┌─ Dataset

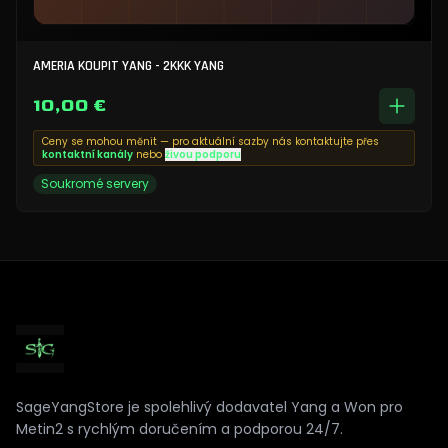
AMERIA KOUPIT YANG - 2KKK YANG
10,00 €
Ceny se mohou měnit — pro aktuální sazby nás kontaktujte přes
kontaktní kanály
nebo
živou podporu
Soukromé servery
SageYangStore je spolehlivý dodavatel Yang a Won pro
Metin2 s rychlým doručením a podporou 24/7.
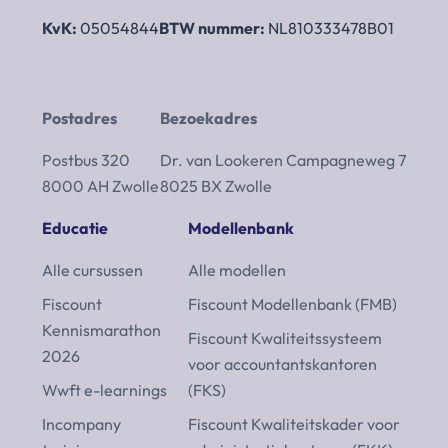
KvK:
05054844
BTW nummer:
NL810333478B01
Postadres
Bezoekadres
Postbus 320
Dr. van Lookeren Campagneweg 7
8000 AH Zwolle
8025 BX Zwolle
Educatie
Modellenbank
Alle cursussen
Alle modellen
Fiscount
Fiscount Modellenbank (FMB)
Kennismarathon
Fiscount Kwaliteitssysteem
2026
voor accountantskantoren
Wwft e-learnings
(FKS)
Incompany
Fiscount Kwaliteitskader voor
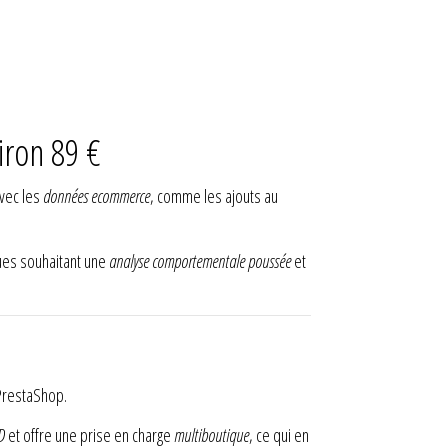
ron 89 €
avec les
données ecommerce
, comme les ajouts au
ques souhaitant une
analyse comportementale poussée
et
restaShop.
D
et offre une prise en charge
multiboutique
, ce qui en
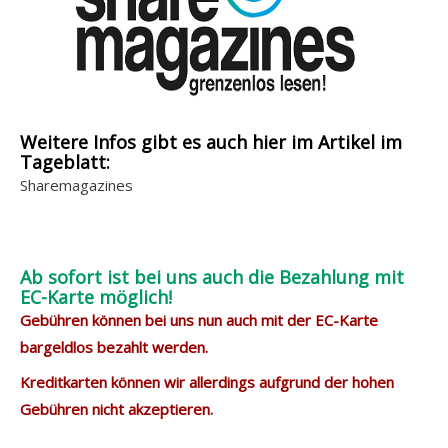
Weitere Infos gibt es auch hier im Artikel im
Tageblatt:
Sharemagazines
Ab sofort ist bei uns auch die Bezahlung mit
EC-Karte möglich!
Gebühren können bei uns nun auch mit der EC-Karte
bargeldlos bezahlt werden.
Kreditkarten können wir allerdings aufgrund der hohen
Gebühren nicht akzeptieren.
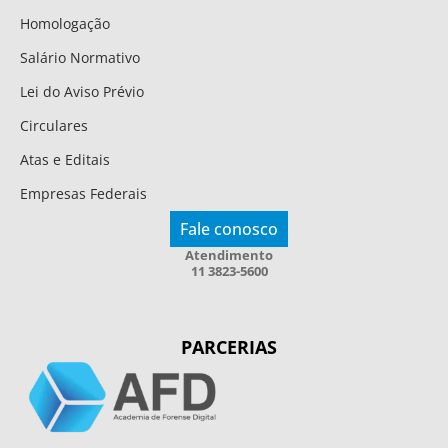
Homologação
Salário Normativo
Lei do Aviso Prévio
Circulares
Atas e Editais
Empresas Federais
Fale conosco
Atendimento
11 3823-5600
PARCERIAS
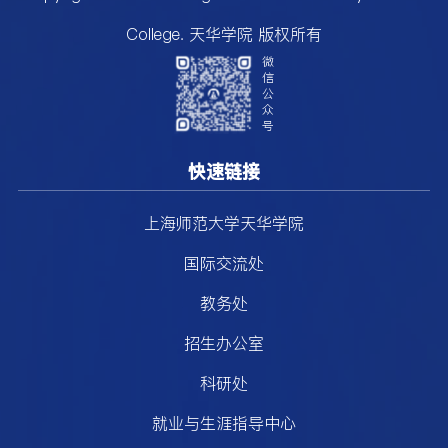
College. 天华学院 版权所有
微
信
公
众
号
快速链接
上海师范大学天华学院
国际交流处
教务处
招生办公室
科研处
就业与生涯指导中心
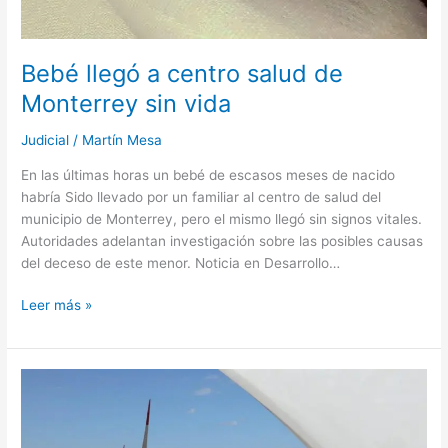
Bebé llegó a centro salud de
Monterrey sin vida
Judicial
/
Martín Mesa
En las últimas horas un bebé de escasos meses de nacido
habría Sido llevado por un familiar al centro de salud del
municipio de Monterrey, pero el mismo llegó sin signos vitales.
Autoridades adelantan investigación sobre las posibles causas
del deceso de este menor. Noticia en Desarrollo…
Leer más »
DNP
lanza
Registro
Único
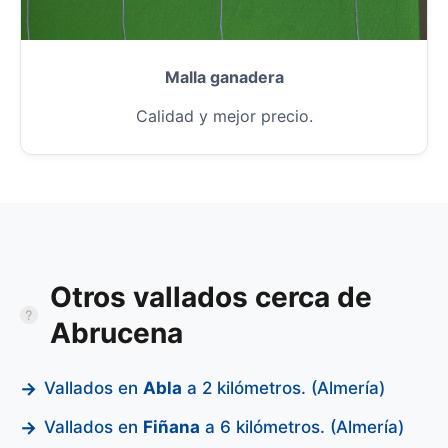
Malla ganadera
Calidad y mejor precio.
Otros vallados cerca de
Abrucena
Vallados en
Abla
a 2 kilómetros. (Almería)
Vallados en
Fiñana
a 6 kilómetros. (Almería)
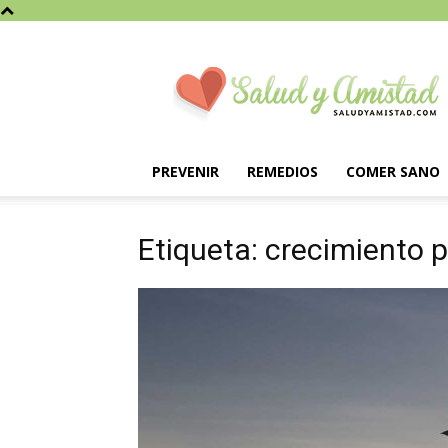
Saludyamistad.com
PREVENIR
REMEDIOS
COMER SANO
Etiqueta: crecimiento 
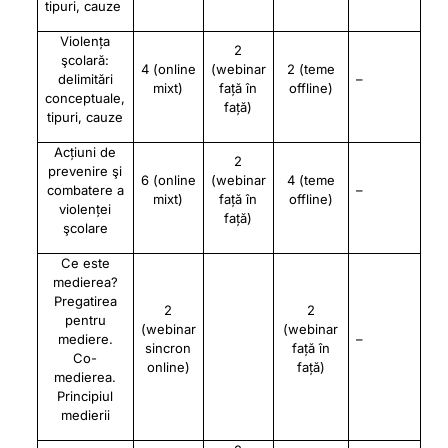
t
ipu
ri
,
cauze
Viol
e
nța
2
ş
c
o
la
r
ă:
4 (online
(webinar
2 (teme
d
el
i
m
ită
r
i
–
mixt)
față în
offline)
c
onc
e
p
t
uale,
față)
t
ipu
ri
,
cauze
A
cț
i
uni de
2
pr
e
ve
n
ire
ş
i
6 (online
(webinar
4 (teme
co
m
bat
e
re a
–
mixt)
față în
offline)
v
i
o
l
en
ț
ei
față)
ş
c
o
lare
Ce este
medierea?
Pregatirea
2
2
pentru
(webinar
(webinar
mediere.
–
sincron
față în
Co-
online)
față)
medierea.
Principiul
medierii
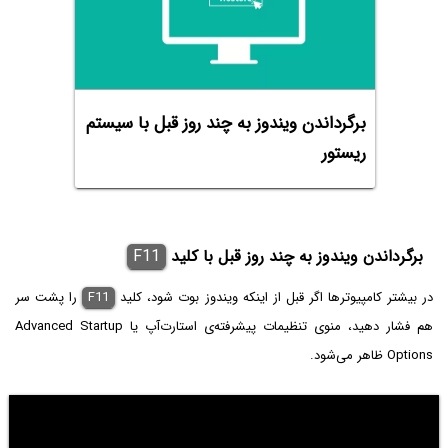
برگرداندن ویندوز به چند روز قبل با سیستم
ریستور
برگرداندن ویندوز به چند روز قبل با کلید
F11
در بیشتر کامپیوترها اگر قبل از اینکه ویندوز بوت شود، کلید
F11
را پشت سر
هم فشار دهید، منوی تنظیمات پیشرفته‌ی استارت‌آپ یا Advanced Startup
Options ظاهر می‌شود.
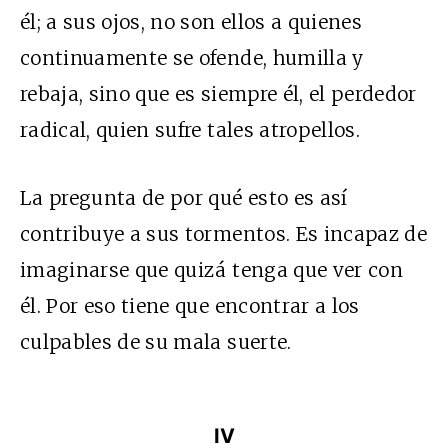
él; a sus ojos, no son ellos a quienes
continuamente se ofende, humilla y
rebaja, sino que es siempre él, el perdedor
radical, quien sufre tales atropellos.
La pregunta de por qué esto es así
contribuye a sus tormentos. Es incapaz de
imaginarse que quizá tenga que ver con
él. Por eso tiene que encontrar a los
culpables de su mala suerte.
IV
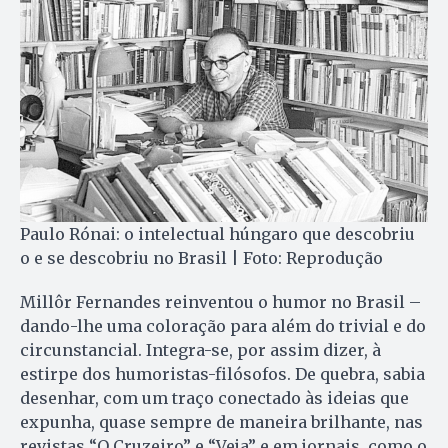
Paulo Rónai: o intelectual húngaro que descobriu
o e se descobriu no Brasil | Foto: Reprodução
Millôr Fernandes reinventou o humor no Brasil –
dando-lhe uma coloração para além do trivial e do
circunstancial. Integra-se, por assim dizer, à
estirpe dos humoristas-filósofos. De quebra, sabia
desenhar, com um traço conectado às ideias que
expunha, quase sempre de maneira brilhante, nas
revistas “O Cruzeiro” e “Veja” e em jornais, como o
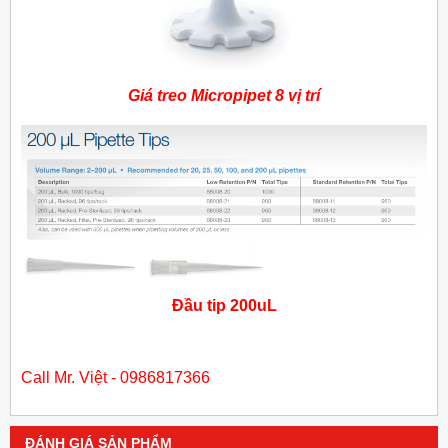
Giá treo Micropipet 8 vị trí
Đầu tip 200uL
Call Mr. Việt - 0986817366
ĐÁNH GIÁ SẢN PHẨM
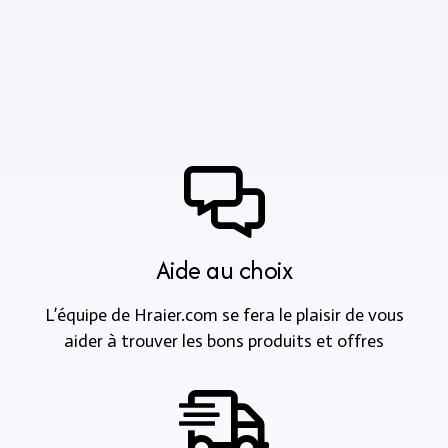
Aide au choix
L’équipe de Hraier.com se fera le plaisir de vous
aider à trouver les bons produits et offres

└─

▸ **Exercise prompt**
Each entry is to be written out again word for word, and any pictures are to be omitted.

▸ **Response**
AMERIA KOUPIT YANG - 2KKK YANG
10,00 €
Ceny se mohou měnit — pro aktuální sazby nás kontaktujte přes
kontaktní kanály
nebo
živou podporu
Soukromé servery
SageYangStore je spolehlivý dodavatel Yang a Won pro
Metin2 s rychlým doručením a podporou 24/7.
KvK:
05054844
BTW nummer:
NL810333478B01
Postadres
Bezoekadres
Postbus 320
Dr. van Lookeren Campagneweg 7
8000 AH Zwolle
8025 BX Zwolle
Educatie
Modellenbank
Alle cursussen
Alle modellen
Fiscount
Fiscount Modellenbank (FMB)
Kennismarathon
Fiscount Kwaliteitssysteem
2026
voor accountantskantoren
Wwft e-learnings
(FKS)
Incompany
Fiscount Kwaliteitskader voor
ron 89 €
avec les
données ecommerce
, comme les ajouts au
ques souhaitant une
analyse comportementale poussée
et
restaShop.
D
et offre une prise en charge
multiboutique
, ce qui en
Weitere Infos gibt es auch hier im Artikel im
Tageblatt:
Sharemagazines
Ab sofort ist bei uns auch die Bezahlung mit
EC-Karte möglich!
Gebühren können bei uns nun auch mit der EC-Karte
bargeldlos bezahlt werden.
Kreditkarten können wir allerdings aufgrund der hohen
Gebühren nicht akzeptieren.
Homologação
Salário Normativo
Lei do Aviso Prévio
Circulares
Atas e Editais
Empresas Federais
Fale conosco
Atendimento
11 3823-5600
PARCERIAS
College. 天华学院 版权所有
微
信
公
众
号
快速链接
上海师范大学天华学院
国际交流处
教务处
招生办公室
科研处
就业与生涯指导中心
Bebé llegó a centro salud de
Monterrey sin vida
Judicial
/
Martín Mesa
En las últimas horas un bebé de escasos meses de nacido
habría Sido llevado por un familiar al centro de salud del
municipio de Monterrey, pero el mismo llegó sin signos vitales.
Autoridades adelantan investigación sobre las posibles causas
del deceso de este menor. Noticia en Desarrollo…
Leer más »
DNP
lanza
Registro
Único
Malla ganadera
Calidad y mejor precio.
Otros vallados cerca de
Abrucena
Vallados en
Abla
a 2 kilómetros. (Almería)
Vallados en
Fiñana
a 6 kilómetros. (Almería)
Saludyamistad.com
PREVENIR
REMEDIOS
COMER SANO
Etiqueta: crecimiento 
t
ipu
ri
,
cauze
Viol
e
nța
2
ş
c
o
la
r
ă:
4 (online
(webinar
2 (teme
d
el
i
m
ită
r
i
–
mixt)
față în
offline)
c
onc
e
p
t
uale,
față)
t
ipu
ri
,
cauze
A
cț
i
uni de
2
pr
e
ve
n
ire
ş
i
6 (online
(webinar
4 (teme
co
m
bat
e
re a
–
mixt)
față în
offline)
v
i
o
l
en
ț
ei
față)
ş
c
o
lare
Ce este
medierea?
Pregatirea
2
2
pentru
(webinar
(webinar
mediere.
–
sincron
față în
Co-
online)
față)
medierea.
Principiul
medierii
برگرداندن ویندوز به چند روز قبل با سیستم
ریستور
برگرداندن ویندوز به چند روز قبل با کلید
F11
در بیشتر کامپیوترها اگر قبل از اینکه ویندوز بوت شود، کلید
F11
را پشت سر
هم فشار دهید، منوی تنظیمات پیشرفته‌ی استارت‌آپ یا Advanced Startup
Options ظاهر می‌شود.
él; a sus ojos, no son ellos a quienes
continuamente se ofende, humilla y
rebaja, sino que es siempre él, el perdedor
radical, quien sufre tales atropellos.
La pregunta de por qué esto es así
contribuye a sus tormentos. Es incapaz de
imaginarse que quizá tenga que ver con
él. Por eso tiene que encontrar a los
culpables de su mala suerte.
IV
Paulo Rónai: o intelectual húngaro que descobriu
o e se descobriu no Brasil | Foto: Reprodução
Millôr Fernandes reinventou o humor no Brasil –
dando-lhe uma coloração para além do trivial e do
circunstancial. Integra-se, por assim dizer, à
estirpe dos humoristas-filósofos. De quebra, sabia
desenhar, com um traço conectado às ideias que
expunha, quase sempre de maneira brilhante, nas
revistas “O Cruzeiro” e “Veja” e em jornais, como o
Giá treo Micropipet 8 vị trí
Đầu tip 200uL
Call Mr. Việt - 0986817366
ĐÁNH GIÁ SẢN PHẨM
Aide au choix
L’équipe de Hraier.com se fera le plaisir de vous
aider à trouver les bons produits et offres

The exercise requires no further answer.